Depois de limpar sua mesa e distribuir seus objetos sobre ela, inclusive um belo lustre com desenhos chineses, sua máquina fotográfica e sua pasta de documentos reservados, relativos ao seu trabalho. Boudenlos, esticou a mão para o telefone, verificou se tinha linha e ligou para o chefe da polícia do DOPS em Belo Horizonte. Perguntou-lhe se tinha algum registro de atividades antinacionais envolvendo o professor João da Silva.
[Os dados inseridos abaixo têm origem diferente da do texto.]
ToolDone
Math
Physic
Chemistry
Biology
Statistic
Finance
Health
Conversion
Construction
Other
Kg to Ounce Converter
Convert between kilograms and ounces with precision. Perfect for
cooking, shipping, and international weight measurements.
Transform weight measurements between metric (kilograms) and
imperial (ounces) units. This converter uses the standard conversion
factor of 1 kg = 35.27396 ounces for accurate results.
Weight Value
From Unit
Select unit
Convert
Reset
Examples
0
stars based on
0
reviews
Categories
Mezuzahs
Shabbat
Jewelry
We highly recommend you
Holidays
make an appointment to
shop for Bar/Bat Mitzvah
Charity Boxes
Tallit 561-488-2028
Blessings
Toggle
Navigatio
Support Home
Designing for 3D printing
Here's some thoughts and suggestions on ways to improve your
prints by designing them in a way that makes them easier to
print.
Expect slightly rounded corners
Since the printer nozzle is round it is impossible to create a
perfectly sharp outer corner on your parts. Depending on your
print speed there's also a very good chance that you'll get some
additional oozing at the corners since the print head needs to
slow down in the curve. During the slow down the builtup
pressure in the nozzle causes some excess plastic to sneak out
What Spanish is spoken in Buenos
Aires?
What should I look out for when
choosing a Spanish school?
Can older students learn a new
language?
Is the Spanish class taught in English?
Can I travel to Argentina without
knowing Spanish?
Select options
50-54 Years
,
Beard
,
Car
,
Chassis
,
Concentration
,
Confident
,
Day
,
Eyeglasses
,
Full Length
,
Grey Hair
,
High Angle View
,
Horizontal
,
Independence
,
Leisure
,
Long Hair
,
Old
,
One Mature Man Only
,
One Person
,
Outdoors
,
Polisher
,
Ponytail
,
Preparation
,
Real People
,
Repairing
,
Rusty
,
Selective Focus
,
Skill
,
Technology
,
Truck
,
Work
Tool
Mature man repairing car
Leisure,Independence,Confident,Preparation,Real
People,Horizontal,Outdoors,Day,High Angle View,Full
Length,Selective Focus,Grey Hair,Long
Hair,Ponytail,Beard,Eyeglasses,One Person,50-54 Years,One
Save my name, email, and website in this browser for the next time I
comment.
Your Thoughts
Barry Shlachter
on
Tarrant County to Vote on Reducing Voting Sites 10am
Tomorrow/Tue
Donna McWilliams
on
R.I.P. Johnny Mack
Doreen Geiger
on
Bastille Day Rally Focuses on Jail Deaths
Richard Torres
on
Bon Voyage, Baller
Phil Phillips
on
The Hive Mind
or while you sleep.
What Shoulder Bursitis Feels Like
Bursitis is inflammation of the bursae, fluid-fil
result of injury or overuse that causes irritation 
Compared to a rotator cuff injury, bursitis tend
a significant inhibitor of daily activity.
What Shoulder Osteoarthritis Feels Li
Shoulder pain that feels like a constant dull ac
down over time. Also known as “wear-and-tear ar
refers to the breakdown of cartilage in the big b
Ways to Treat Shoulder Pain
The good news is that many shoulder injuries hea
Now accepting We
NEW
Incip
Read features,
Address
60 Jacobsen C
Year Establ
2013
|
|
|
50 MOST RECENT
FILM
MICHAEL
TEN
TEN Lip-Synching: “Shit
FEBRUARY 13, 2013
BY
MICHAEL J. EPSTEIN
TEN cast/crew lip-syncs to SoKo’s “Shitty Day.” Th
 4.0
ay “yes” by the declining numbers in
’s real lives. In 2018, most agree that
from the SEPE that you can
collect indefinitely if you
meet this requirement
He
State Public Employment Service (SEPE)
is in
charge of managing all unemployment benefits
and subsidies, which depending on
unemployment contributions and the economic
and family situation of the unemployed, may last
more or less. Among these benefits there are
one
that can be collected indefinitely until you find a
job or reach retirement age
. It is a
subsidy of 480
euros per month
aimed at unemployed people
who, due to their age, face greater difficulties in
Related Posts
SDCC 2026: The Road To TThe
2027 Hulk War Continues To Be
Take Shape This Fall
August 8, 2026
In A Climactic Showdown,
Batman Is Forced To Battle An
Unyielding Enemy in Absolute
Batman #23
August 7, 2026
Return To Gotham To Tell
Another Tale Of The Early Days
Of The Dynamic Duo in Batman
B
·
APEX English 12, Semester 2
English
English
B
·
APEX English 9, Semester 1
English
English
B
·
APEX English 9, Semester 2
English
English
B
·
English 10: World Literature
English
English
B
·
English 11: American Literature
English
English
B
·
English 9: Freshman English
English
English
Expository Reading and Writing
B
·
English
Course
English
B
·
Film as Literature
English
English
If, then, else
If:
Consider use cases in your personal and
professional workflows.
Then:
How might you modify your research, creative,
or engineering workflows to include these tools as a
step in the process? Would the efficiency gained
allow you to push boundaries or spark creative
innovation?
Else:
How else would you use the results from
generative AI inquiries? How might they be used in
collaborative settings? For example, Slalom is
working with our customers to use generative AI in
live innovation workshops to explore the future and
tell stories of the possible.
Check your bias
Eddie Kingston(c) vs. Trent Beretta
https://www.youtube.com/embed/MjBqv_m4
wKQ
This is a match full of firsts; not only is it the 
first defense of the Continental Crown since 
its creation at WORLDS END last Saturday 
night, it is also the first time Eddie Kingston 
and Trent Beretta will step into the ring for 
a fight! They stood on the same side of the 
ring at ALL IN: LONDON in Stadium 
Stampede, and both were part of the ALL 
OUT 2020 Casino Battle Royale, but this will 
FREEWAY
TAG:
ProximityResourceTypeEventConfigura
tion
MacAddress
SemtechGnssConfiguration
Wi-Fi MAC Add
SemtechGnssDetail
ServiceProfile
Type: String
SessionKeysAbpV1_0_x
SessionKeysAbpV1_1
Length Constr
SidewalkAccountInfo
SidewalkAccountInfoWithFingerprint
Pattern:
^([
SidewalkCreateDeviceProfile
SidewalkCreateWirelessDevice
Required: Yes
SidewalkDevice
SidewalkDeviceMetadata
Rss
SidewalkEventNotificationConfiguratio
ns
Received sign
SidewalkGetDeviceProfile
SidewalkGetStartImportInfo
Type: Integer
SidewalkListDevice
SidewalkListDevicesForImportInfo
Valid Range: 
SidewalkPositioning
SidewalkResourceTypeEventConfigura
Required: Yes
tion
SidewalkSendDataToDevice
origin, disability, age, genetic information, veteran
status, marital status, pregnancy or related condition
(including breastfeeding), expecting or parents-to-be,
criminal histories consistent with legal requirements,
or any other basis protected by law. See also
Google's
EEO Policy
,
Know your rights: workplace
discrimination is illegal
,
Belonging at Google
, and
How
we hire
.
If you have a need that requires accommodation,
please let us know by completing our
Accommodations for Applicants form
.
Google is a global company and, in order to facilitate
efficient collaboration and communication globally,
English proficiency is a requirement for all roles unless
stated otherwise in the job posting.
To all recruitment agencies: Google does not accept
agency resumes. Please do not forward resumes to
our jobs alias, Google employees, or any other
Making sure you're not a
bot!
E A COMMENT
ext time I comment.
A resposta foi que havia umas anotações feitas por um policial seu, sobre aquela pessoa. Tratava-se de uma abordagem em uma blitz na estrada Rio x Brasília em que João da Silva portando uma pasta, seguia com outros comunistas para um grande encontro na universidade de Brasília. Sua identidade foi anotada, mas posteriormente seu nome não apareceu em nenhum evento socialista, nem na quebradeira que ocorreu na universidade quando a polícia invadiu para acabar com a reunião proibida.
Boudenlos perguntou – Em algum momento ele se apresentou com uma companheira?
– No mesmo ônibus havia uma garota americana fichada por atividades na Bolívia e na Colômbia, mas não sei dizer se era ligada ao professor, respondeu o delegado.
– Qual o nome dela?
– Ela assume vários nomes. Não acredito que isso ajude muito. Não são verdadeiros.
Boudenlos não achou essas respostas satisfatórias, fechou o dossiê e ficou a refletir sobre o caso.
No dia seguinte pela manhã, ligou para o Ministério das Minas de Energia para falar com o diretor. Perguntou se por um acaso o professor João da Silva era um geólogo conhecido. O diretor respondeu que ele havia sido indicado pelo serviço americano, para assistente de um dos professores no Recife e que antes ele havia trabalhado com o próprio Serviço Geológico Americano em Minas Gerais.
Boudenlos considerou essa informação muito boa, que poderia resolver a questão.
Estava lá no Consulado o americano de passagem, o professor do qual João da Silva, o “Jack”, seria assistente. Esse professor americano ocupava uma sala próxima a sua e pôde falar com ele imediatamente. Era já de idade, muito popular entre seus alunos, já conhecido de Boudenlos.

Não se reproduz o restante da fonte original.